For the data below, please report each line where the word "hint" is found.

* **Source data**
Segment Open
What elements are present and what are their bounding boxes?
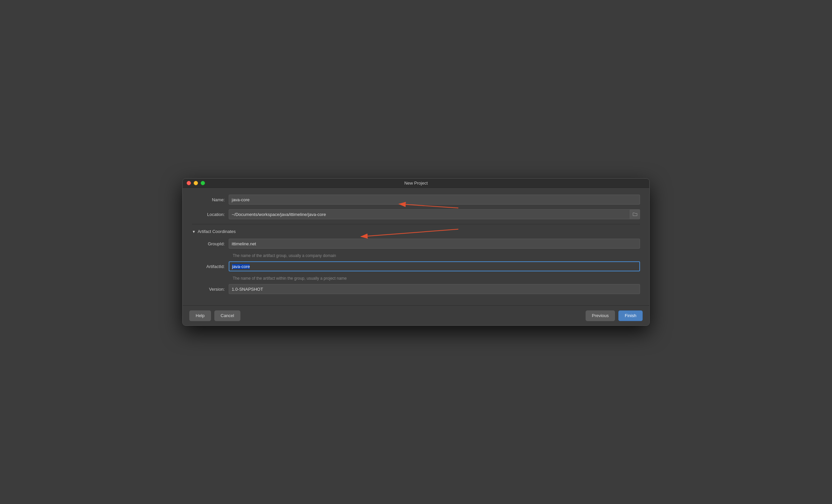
groupid-hint: The name of the artifact group, usually … (233, 253, 640, 258)
artifactid-label: ArtifactId: (192, 264, 229, 269)
groupid-label: GroupId: (192, 241, 229, 246)
cancel-button[interactable]: Cancel (214, 311, 240, 321)
new-project-dialog: New Project Name: Location: ▼ Arti (182, 178, 650, 326)
finish-button[interactable]: Finish (618, 311, 643, 321)
artifact-coordinates-section: ▼ Artifact Coordinates (192, 229, 640, 234)
section-header-text: Artifact Coordinates (198, 229, 236, 234)
footer-left-buttons: Help Cancel (189, 311, 240, 321)
section-collapse-arrow[interactable]: ▼ (192, 230, 196, 234)
footer-right-buttons: Previous Finish (586, 311, 643, 321)
name-input[interactable] (229, 194, 640, 205)
folder-icon (633, 212, 638, 216)
version-label: Version: (192, 287, 229, 292)
groupid-input[interactable] (229, 239, 640, 249)
version-input[interactable] (229, 284, 640, 294)
traffic-lights (187, 181, 205, 185)
dialog-content: Name: Location: ▼ Artifact Coordinates (183, 188, 649, 325)
location-label: Location: (192, 212, 229, 217)
window-title: New Project (404, 181, 428, 186)
dialog-footer: Help Cancel Previous Finish (183, 306, 649, 325)
help-button[interactable]: Help (189, 311, 211, 321)
maximize-button[interactable] (201, 181, 205, 185)
artifactid-input[interactable] (229, 261, 640, 271)
close-button[interactable] (187, 181, 191, 185)
minimize-button[interactable] (193, 181, 198, 185)
previous-button[interactable]: Previous (586, 311, 615, 321)
version-row: Version: (192, 284, 640, 294)
artifactid-row: ArtifactId: (192, 261, 640, 271)
browse-folder-button[interactable] (630, 209, 640, 219)
title-bar: New Project (183, 179, 649, 188)
separator (192, 224, 640, 224)
location-input[interactable] (229, 209, 630, 219)
location-row: Location: (192, 209, 640, 219)
groupid-row: GroupId: (192, 239, 640, 249)
location-input-group (229, 209, 640, 219)
artifactid-hint: The name of the artifact within the grou… (233, 276, 640, 281)
name-row: Name: (192, 194, 640, 205)
name-label: Name: (192, 197, 229, 202)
Segment Closed
* **Reply**
groupid-hint: The name of the artifact group, usually … (233, 253, 640, 258)
artifactid-hint: The name of the artifact within the grou… (233, 276, 640, 281)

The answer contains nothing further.